**GIVEN INFORMATION**

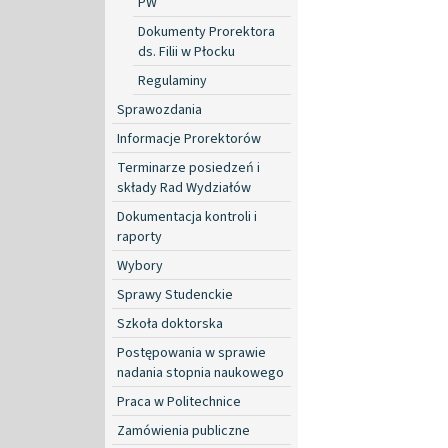
PW
Dokumenty Prorektora
ds. Filii w Płocku
Regulaminy
Sprawozdania
Informacje Prorektorów
Terminarze posiedzeń i
składy Rad Wydziałów
Dokumentacja kontroli i
raporty
Wybory
Sprawy Studenckie
Szkoła doktorska
Postępowania w sprawie
nadania stopnia naukowego
Praca w Politechnice
Zamówienia publiczne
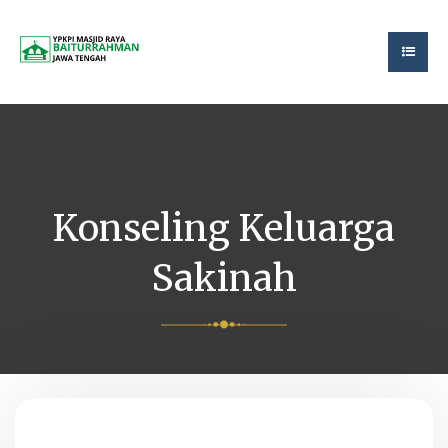
Konseling Keluarga
Sakinah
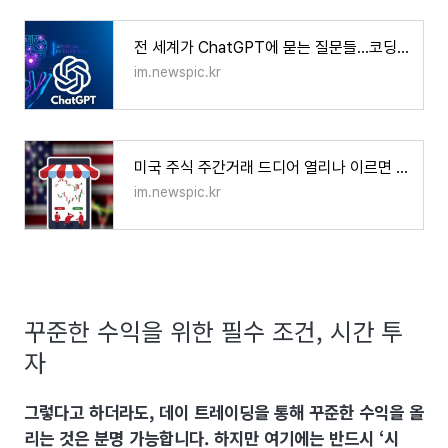
전 세계가 ChatGPT에 묻는 질문들…코딩은 줄고, 경제·역사 질문은 급증
im.newspic.kr
미국 주식 주간거래 드디어 열리나 이르면 연내 재개될 듯... 전망 분석
im.newspic.kr
꾸준한 수익을 위한 필수 조건, 시간 투
자
그렇다고 하더라도, 데이 트레이딩을 통해 꾸준한 수익을 올
리는 것은 분명 가능합니다. 하지만 여기에는 반드시 ‘시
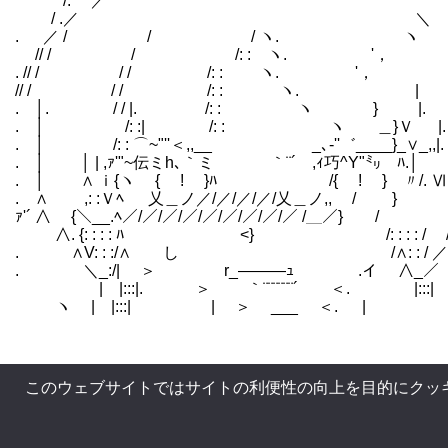
/. ／
/ .／ ＼
. ／ / / / ヽ. ヽ
// / / /: : ヽ. '
. // / / / /: : ヽ. '， 
// / / / /: : ヽ. |
. │. / / |. /: : ヽ } |. |
. │ /: :| /: : ヽ ＿}Ｖ 
. │ /: : ⌒~"''＜,,__ _､-''゛____}_∨_,,|
. │ │ | ,ｧ'"~伝ミh､｀ミ ｀¨´ ,ｨ
. │ ∧ ｉ{ヽ { ! }ﾊ /{ ! } 〃/.
. ∧ ,: :Ｖﾍ 乂＿ノ／/／/／/／/乂＿ノ,, 
ｧ'´ ∧ {＼__.ﾍ／/／/／/／/／/／/／/／/／ /＿
∧. {: : : : ﾊ <} /: : : 
. ∧V: : :/∧ し /∧: : / 
. ＼_:/| ＞ r_―――ｭ .イ ∧
| |:::|. ＞ ｀¨¨¨¨¨¨´ ＜. |
ヽ | |:::| | ＞ ___ ＜. | |:
このウェブサイトではサイトの利便性の向上を目的にクッ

**WORK TO BE COMPLETED**
All records above must be output exactly as they stand, excluding pictures.

**ANSWER TO THIS EXERCISE**
PW
Dokumenty Prorektora
ds. Filii w Płocku
Regulaminy
Sprawozdania
Informacje Prorektorów
Terminarze posiedzeń i
składy Rad Wydziałów
Dokumentacja kontroli i
raporty
Wybory
Sprawy Studenckie
Szkoła doktorska
Postępowania w sprawie
nadania stopnia naukowego
Praca w Politechnice
Zamówienia publiczne
Konseling Keluarga
Sakinah
전 세계가 ChatGPT에 묻는 질문들…코딩은 줄고, 경제·역사 질문은 급증
im.newspic.kr
미국 주식 주간거래 드디어 열리나 이르면 연내 재개될 듯... 전망 분석
im.newspic.kr
꾸준한 수익을 위한 필수 조건, 시간 투
자
그렇다고 하더라도, 데이 트레이딩을 통해 꾸준한 수익을 올
리는 것은 분명 가능합니다. 하지만 여기에는 반드시 ‘시
/. ／
/ .／ ＼
. ／ / / / ヽ. ヽ
// / / /: : ヽ. '
. // / / / /: : ヽ. '， 
// / / / /: : ヽ. |
. │. / / |. /: : ヽ } |. |
. │ /: :| /: : ヽ ＿}Ｖ 
. │ /: : ⌒~"''＜,,__ _､-''゛____}_∨_,,|
. │ │ | ,ｧ'"~伝ミh､｀ミ ｀¨´ ,ｨ
. │ ∧ ｉ{ヽ { ! }ﾊ /{ ! } 〃/.
. ∧ ,: :Ｖﾍ 乂＿ノ／/／/／/／/乂＿ノ,, 
ｧ'´ ∧ {＼__.ﾍ／/／/／/／/／/／/／/／/／ /＿
∧. {: : : : ﾊ <} /: : : 
. ∧V: : :/∧ し /∧: : / 
. ＼_:/| ＞ r_―――ｭ .イ ∧
| |:::|. ＞ ｀¨¨¨¨¨¨´ ＜. |
ヽ | |:::| | ＞ ___ ＜. | |:
このウェブサイトではサイトの利便性の向上を目的にクッ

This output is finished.